「何遠慮してるの!」




哲哉さんはお茶の入った二つのグラスを両手に持ち、クスクスと笑いながら部屋の真ん中にあるテーブルの上に置いた。




「おいで?」




そう言いながらもあたしに歩み寄り、子どもにするように頭をポンポンッと叩いた。




……だって。


こんなに優しくしてくれる哲哉さんについてきちゃったけど。



申し訳なくて……。

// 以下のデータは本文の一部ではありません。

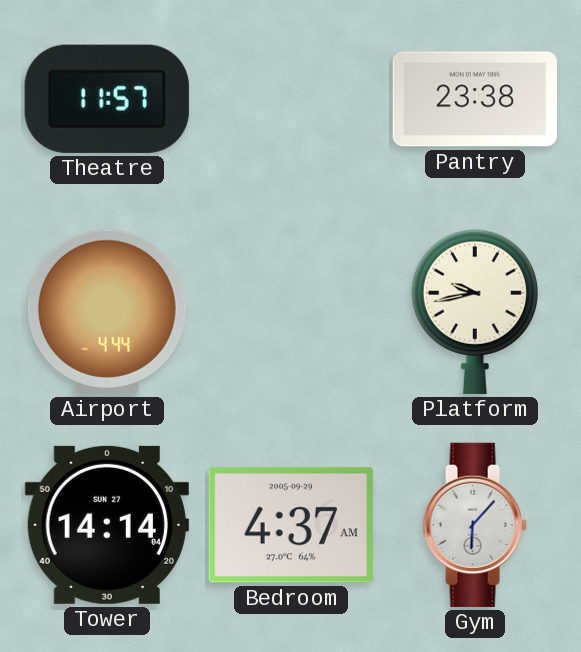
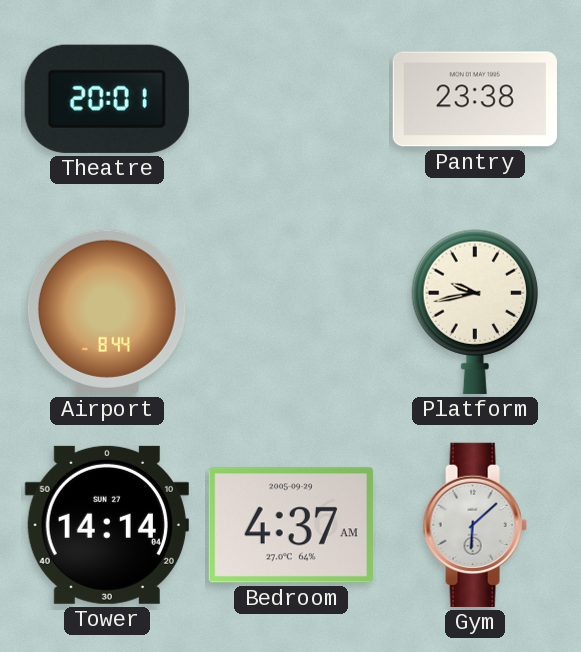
Theatre: 11:57 -> 20:01
Airport: 4:44 -> 8:44
Gym: 6:07 -> 6:08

迷惑だよね、なんて思ってしまう。




「ねぇ、ルリちゃん?」




名前を呼ばれて、伏せていた顔を上げると、




「プッ……!」




思いっきり変顔をしている哲哉さんがそこにいて、あたしは思わず吹き出してしまっていた。




「よしっ、笑った〜!」




子どものように嬉しそうにガッツポーズをつくる哲哉さん。




「迷惑とか思ってないからね」




そう言って溢れんばかりの笑顔を見せてくれた。



何で……?




「ほら〜。また考え込んじゃって。どうせ悪いなぁとか思ってるんでしょ?」



「でも……」



「だから、勝手につれてきたのは俺だし? 気にすんなって。本当に放っておけなかったんだ」




哲哉さんの言葉に自然と零れ落ちる涙を優しく拭ってくれる。




「一人暮らしだし。女の子がいるほうが華があるでしょ!」




そしてあたしに向かってニコッと笑ってくれた。